Figure 4 Transcriptional fusion assays and the rhizobactin operon

Figure 4 Transcriptional fusion assays and the rhizobactin operon. (A) GusA activities were measured for fusions in genes rhtX, rhbB and rhbF in wild-type (Rm1021) and chvI261 mutant (SmUW38) strain backgrounds. (B) The rhizobactin genes are clustered

in one operon, F1 F2 and F3 represent the positions #Defactinib randurls[1|1|,|CHEM1|]# of the fusions to rhtX, rhtB, and rhbF respectively. The grey boxes (B1 and B2) represent the possible position for ChvI binding, and P1 and P2 are predicted promoters. The high basal level of the negatively regulated operons is not really unexpected given that we do not know the repressing conditions, and also the likelihood of multiple regulatory systems acting on these genes. These experiments involved the comparison of gene expression in genetic backgrounds that resulted in differences only in the presence / absence of the ChvI regulator. Otherwise, the environmental conditions

were not altered. Discussion An adaptation of methods to perform gel electrophoresis mobility shift assays allowed us to identify DNA fragments with higher affinity for ChvI. Analyses of these results force us to revise our earlier perceptions following phenotypic analyses of ExoS/ChvI as mainly a regulatory system for exopolysaccharide production. Our results suggest that the ChvI regulon includes genes from diverse pathways. Moreover, ChvI appears to have a dual regulatory role, activating and repressing different operons.
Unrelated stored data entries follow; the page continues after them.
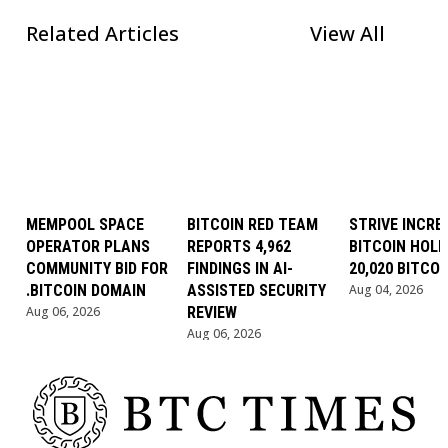
Related Articles
View All
MEMPOOL SPACE
BITCOIN RED TEAM
STRIVE INCRE
OPERATOR PLANS
REPORTS 4,962
BITCOIN HOLD
COMMUNITY BID FOR
FINDINGS IN AI-
20,020 BITCOI
.BITCOIN DOMAIN
ASSISTED SECURITY
Aug 04, 2026
Aug 06, 2026
REVIEW
Aug 06, 2026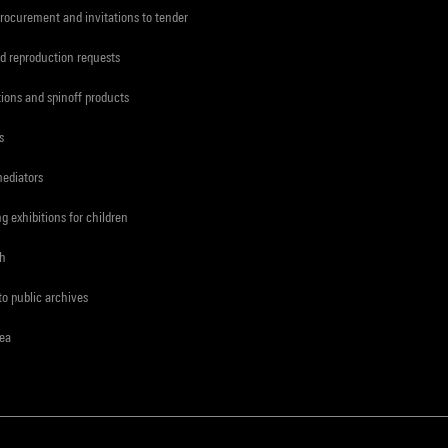
procurement and invitations to tender
d reproduction requests
tions and spinoff products
s
mediators
ng exhibitions for children
ch
to public archives
rea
The total number of targets likely far outnumbers the 27 fragments that we pulled out in our screen, especially considering that we did not hit the same fragment more than once, and we also did not MDV3100 mouse find a few other targets that had previously been shown to be bound by ChvI. The approach used in our study is highly complementary to the microarray and directed DNA binding study of Chen et al. [17] that resulted in the identification of several potential regulatory targets of ExoS/ChvI and the prediction of a consensus binding sequence. It is important to note, however, that of 19 upstream regions tested, binding was only detected

to three (ropB1, SMb21440, SMc01580), and a putative consensus sequence was determined using some upstream regions to which binding had not been demonstrated. Confirmation of this consensus binding sequence awaits more detailed DNA footprinting experiments on a larger number of identified targets. It is possible that Silibinin many ChvI-repressed genes may not have been detected in that study due to the use of a constitutively activated variant of the ChvI protein that might not have been able to function as a repressor. The binding of ChvI within SMa2337 (rhtX) to repress rhtXrhbABCDEF gene transcription could suggest that following the sensing of a signal other than the presence of iron, ExoS/ChvI represses genes for rhizobactin 1021 production. This operon is known to be upregulated by RhrA in iron-depleted conditions [31] and downregulated by RirA in iron-replete conditions [32].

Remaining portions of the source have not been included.